Quick answer: Bladder cancer comes back after TURBT in anywhere from 15% to over 80% of cases, and the honest answer is “it depends which patient you are.” Low-risk tumors recur in roughly 20-30% of cases over five years. High-risk and very-high-risk tumors recur in 70-85% of cases over the same period. The single biggest predictor isn’t the surgery — it’s the tumor’s grade, size, and number at diagnosis.
You just had a TURBT. The surgeon says they got it all. So why does your urologist still want to see you back in three months, then every few months after that, possibly for years?
Here’s the uncomfortable truth nobody puts on the consent form clearly enough: TURBT removes the tumor you can see. It doesn’t change the fact that your bladder lining produced that tumor in the first place, and it can produce another one. That’s not a surgical failure. It’s just how this particular cancer behaves.
Let’s get into actual numbers — and why the number that matters for you might look nothing like the number that matters for the guy in the waiting room next to you.
Why Bladder Cancer Has Such a High Comeback Rate
Non-muscle invasive bladder cancer (NMIBC) — the type TURBT treats — is what doctors call a “field disease.” The entire urothelium, the lining of your bladder, has been exposed to whatever caused the first tumor: cigarette smoke byproducts, industrial chemicals, chronic irritation, or in some cases nothing identifiable at all. Roughly 75% of all bladder cancer patients present with this non-muscle-invasive form, and up to 70% of them will see it recur at some point.

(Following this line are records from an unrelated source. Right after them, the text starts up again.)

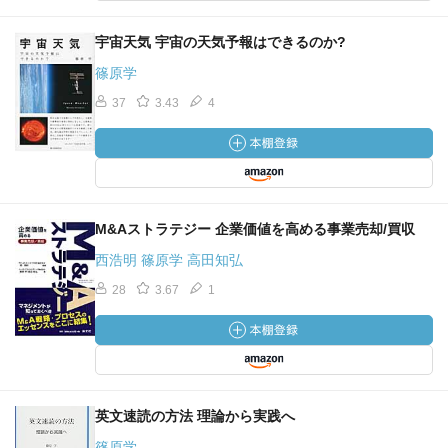
宇宙天気 宇宙の天気予報はできるのか?
篠原学
37
3.43
4
M&Aストラテジー 企業価値を高める事業売却/買収
西浩明 篠原学 高田知弘
28
3.67
1
英文速読の方法 理論から実践へ
篠原学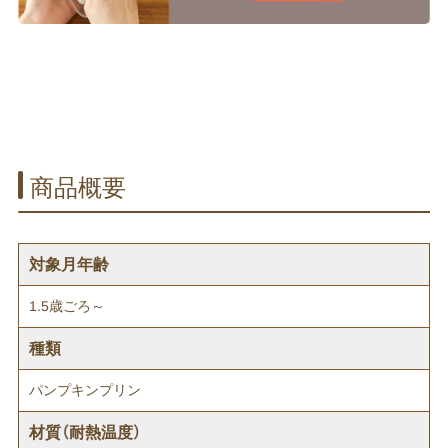
商品概要
対象月年齢
1.5歳ごろ～
種類
パンプキンプリン
材質（耐熱温度）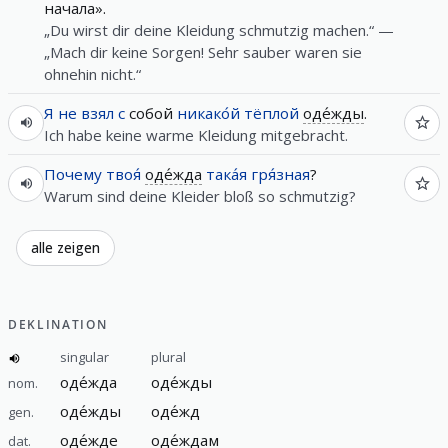
начала».
„Du wirst dir deine Kleidung schmutzig machen.“ —
„Mach dir keine Sorgen! Sehr sauber waren sie
ohnehin nicht.“
Я
не
взял
с
собой
никако́й
тёплой
оде́жды
.
Ich habe keine warme Kleidung mitgebracht.
Почему
твоя́
оде́жда
така́я
гря́зная
?
Warum sind deine Kleider bloß so schmutzig?
alle zeigen
DEKLINATION
singular
plural
оде́жда
оде́жды
nom.
оде́жды
оде́жд
gen.
оде́жде
оде́ждам
dat.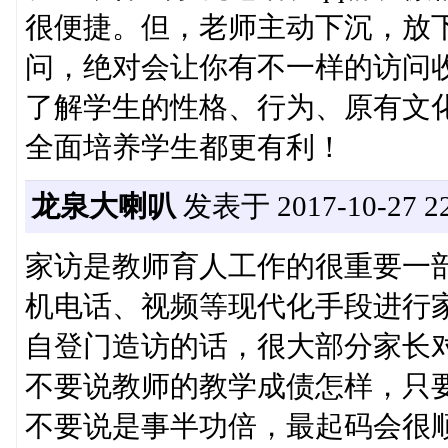
很便捷。但，老师主动下沉，放
问，绝对会让你有不一样的访问
了解学生的性格、行为、原有文
全面培养学生都更有利！
龙泉大喇叭
发表于 2017-10-27 22
家访是教师育人工作的很重要一
机电话、视频等现代化手段进行
自登门造访的话，很大部分家长
不要说教师的教学成债怎样，只
不要说是事半功倍，最起码会很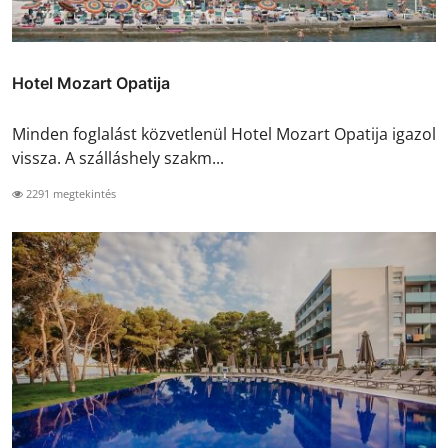
Hotel Mozart Opatija
Minden foglalást közvetlenül Hotel Mozart Opatija igazol
vissza. A szálláshely szakm...
2291 megtekintés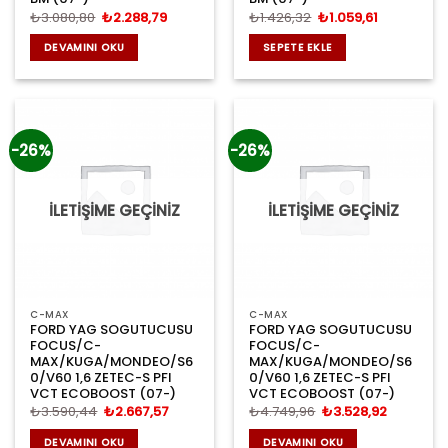
Orijinal
Şu
Orijinal
Şu
₺
3.080,80
₺
2.288,79
₺
1.426,32
₺
1.059,61
fiyat:
andaki
fiyat:
andaki
₺3.080,80.
fiyat:
₺1.426,32.
fiyat:
DEVAMINI OKU
SEPETE EKLE
₺2.288,79.
₺1.059,61.
-26%
-26%
İLETİŞİME GEÇİNİZ
İLETİŞİME GEÇİNİZ
C-MAX
C-MAX
FORD YAG SOGUTUCUSU
FORD YAG SOGUTUCUSU
FOCUS/C-
FOCUS/C-
MAX/KUGA/MONDEO/S6
MAX/KUGA/MONDEO/S6
0/V60 1,6 ZETEC-S PFI
0/V60 1,6 ZETEC-S PFI
VCT ECOBOOST (07-)
VCT ECOBOOST (07-)
Orijinal
Şu
Orijinal
Şu
₺
3.590,44
₺
2.667,57
₺
4.749,96
₺
3.528,92
fiyat:
andaki
fiyat:
andaki
₺3.590,44.
fiyat:
₺4.749,96.
fiyat:
DEVAMINI OKU
DEVAMINI OKU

That’s the part most patient handouts skip. TURBT isn’t curing an underlying tendency. It’s removing visible tumors from a bladder lining that may keep generating new ones, sometimes for years.
The Real Recurrence Numbers, by Risk Group
Doctors don’t quote one universal recurrence rate, because there isn’t one. According to The European Association of Urology (EAU) sorts NMIBC patients into four risk categories, and the recurrence rates between them are night and day.
| Risk Group | 5-Year Recurrence Rate | 5-Year Progression Risk |
|---|---|---|
| Low risk | ~20-30% | Negligible (under 2%) |
| Intermediate risk | ~45-55% | Low to moderate |
| High risk | 73-84% | 8.1-14% |
| Very high risk | Comparably high, often treated with early cystectomy discussion | 29-54% |
Immediate intravesical chemotherapy after TURBT cuts the five-year recurrence rate from 45% down to roughly 59% versus 45% — wait, let’s be precise here: TURBT alone carries roughly a 45% five-year recurrence rate, while a single chemotherapy instillation right after surgery brings that down meaningfully, with progression staying under 2% at five years for low-risk patients.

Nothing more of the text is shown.